Philosophy is well-named and is therefore a sort of friendship. Any way of seeing the whole of things that makes friendship with it impossible, whether we see it as ugly or unintelligible or reducible to the dead, or whether we see our own goodness as persons as irrelevant to how we stand to the whole, is not philosophy.

3 Comments

  1. Josh said,

    September 23, 2016 at 1:45 pm

    You might say it’s bad philosophy but not not philosophy.

    This reminded me of an interesting and challenging book (Pieper – “In Defense of Philosophy”):
    “…to engage in philosophy means to reflect on the totality of things we encounter, in view of their ultimate reasons; and philosophy, thus understood, is a meaningful, even necessary endeavor, with which man, the spiritual being, cannot dispense.”

    • September 23, 2016 at 2:55 pm

      You might say it’s bad philosophy but not not philosophy.

      That’s exactly what I can’t say. Bad friendship is not a kind of friendship.
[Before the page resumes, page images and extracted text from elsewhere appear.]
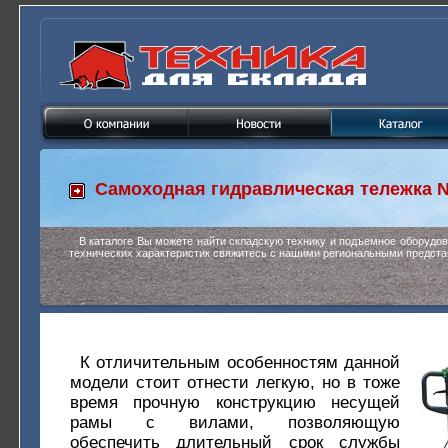
Самоходная гидравлическая тележка
N
В каталоге Вы можете найти складскую технику и подъемное оборудо
технических характеристик свяжитесь с нашими региональными предста
К отличительным особенностям данной
модели стоит отнести легкую, но в тоже
время прочную конструкцию несущей
рамы с вилами, позволяющую
обеспечить длительный срок службы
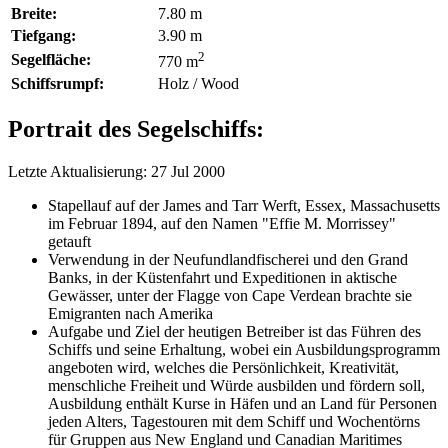
Breite:
7.80 m
Tiefgang:
3.90 m
2
Segelfläche:
770 m
Schiffsrumpf:
Holz / Wood
Portrait des Segelschiffs:
Letzte Aktualisierung: 27 Jul 2000
Stapellauf auf der James and Tarr Werft, Essex, Massachusetts
im Februar 1894, auf den Namen "Effie M. Morrissey"
getauft
Verwendung in der Neufundlandfischerei und den Grand
Banks, in der Küstenfahrt und Expeditionen in aktische
Gewässer, unter der Flagge von Cape Verdean brachte sie
Emigranten nach Amerika
Aufgabe und Ziel der heutigen Betreiber ist das Führen des
Schiffs und seine Erhaltung, wobei ein Ausbildungsprogramm
angeboten wird, welches die Persönlichkeit, Kreativität,
menschliche Freiheit und Würde ausbilden und fördern soll,
Ausbildung enthält Kurse in Häfen und an Land für Personen
jeden Alters, Tagestouren mit dem Schiff und Wochentörns
für Gruppen aus New England und Canadian Maritimes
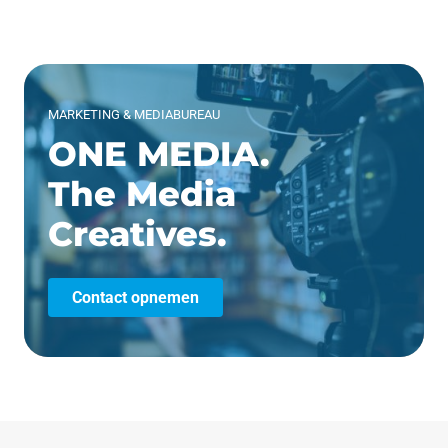
MARKETING & MEDIABUREAU
ONE MEDIA.
The Media
Creatives.
Contact opnemen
I think what you’d call bad philosophy I want called putative philosophy.

      • Josh said,

        September 23, 2016 at 3:17 pm

        Maybe you could explain more (or point me to something) when you say philosophy is a sort of friendship?

        And I would also say, why isn’t bad friendship a kind of friendship? True friendship is one kind, but as Aristotle said, there are two lesser kinds of friendship, of utility and of pleasure. There is something lacking in the lesser kinds. Or, as Aquinas said, no being is pure evil, since evil is a privation of good and all things are good (even Satan is good in his being). A philosophy that is lacking is just bad philosophy. A spoiled fruit is still a fruit. A blind eye is still an eye. A bad argument is still a argument. A “way of seeing the whole of things” that is lacking much truth and goodness is just bad way of “reflect[ing] on the totality of things we encounter, in view of their ultimate reasons.”